As it stands, the Jaguar 2.7 TDi is not a bad choice as a replacement. The reknowned JD Power cutomer satisfaction surveys show them to be some of the best-made, most reliable luxury cars in the world, and the diesel motor in the council’s preferred choice is far from being a gas guzzler.
But why a long-wheelbase version? The ordinary Jaguar XJ has more than enough legroom to stop the Mayor’s ermine robes looking like a crumpled ferret, and limited production, low-demand models (which the LWB version of the Jag is) tend to lose their value faster than mainstream cars.
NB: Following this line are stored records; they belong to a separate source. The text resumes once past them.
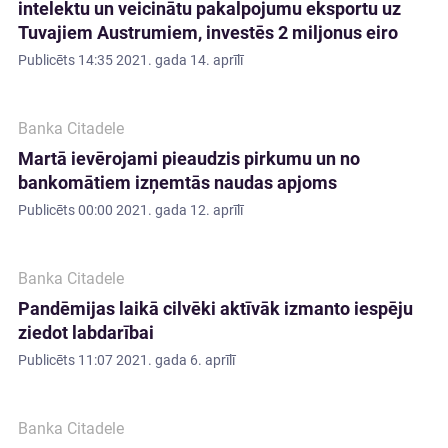
intelektu un veicinātu pakalpojumu eksportu uz
Tuvajiem Austrumiem, investēs 2 miljonus eiro
Publicēts
14:35 2021. gada 14. aprīlī
Banka Citadele
Martā ievērojami pieaudzis pirkumu un no
bankomātiem izņemtās naudas apjoms
Publicēts
00:00 2021. gada 12. aprīlī
Banka Citadele
Pandēmijas laikā cilvēki aktīvāk izmanto iespēju
ziedot labdarībai
Publicēts
11:07 2021. gada 6. aprīlī
Banka Citadele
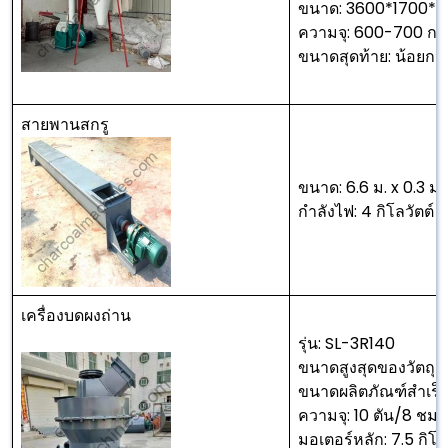
ขนาด: 3600*1700*1
ความจุ: 600-700 กก
ขนาดสุดท้าย: น้อยกว่
สายพานสกรู
ขนาด: 6.6 ม. x 0.3 ม. 
กำลังไฟ: 4 กิโลวัตต์
เครื่องบดผงถ่าน
รุ่น: SL-3R140
ขนาดสูงสุดของวัตถุดิบ
ขนาดผลิตภัณฑ์สำเร็จ
ความจุ: 10 ตัน/8 ชม.
มอเตอร์หลัก: 7.5 กิโล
And why keep the car for 10 years? No business would do that, and for two reasons: just like those poor old Bentleys, they will be threadbare hulks in a decade’s time, so it doesn’t make sense to keep spending good money on a car past its sell-by-date (and the very same argument has signed the death warrant for the existing nags).
Secondly, at a time when the motor industry is racing to produce new technologies that will help overcome our dependence on diminishing, high-priced oil, why is Nottingham committing itself to hanging on to a fading technology for a decade?
I suspect the answer lies in this sentence from that same council report: ‘running costs [for the Jaguars] can be contained within the current civic cars budget’. In other words, let's make sure we spend what we've been given. In an age of innovation and efficiency, shouldn’t a leading city be aiming to spend less?
Let’s go back to the start: what is a status symbol appropriate to a big city? Right now, it may well be a Jaguar diesel. It probably won’t be in a few years’ time, though. So why not show the kind of visionary leadership Nottingham purports to possess and try something radically different?
Not one of those fashionable electro-hybrids (which aren’t quite as green as some would have you believe), but something genuinely environmentally friendly that has Nottingham stamped all over it.
What else but a Raleigh Rickshaw.
One final thought. If you regard the whole eco-thing as a meaningless fig leaf and believe Nottingham should indulge its status in the grandest sense, here's another idea.
A couple of years from now, the British Grand Prix arrives on Nottingham's doorstep when Donington Park starts hosting the Formula One power-fest. And when Lewis Hamilton isn't winning, it's usually a red Italian car which takes the chequered flag.
It just so happens that we have the largest Ferrari dealership in Britain right here in Nottingham in the shape of Graypaul at Lenton. Think about it: the Lord Mayor rolling up to functions in a soft-top Ferrari Spyder!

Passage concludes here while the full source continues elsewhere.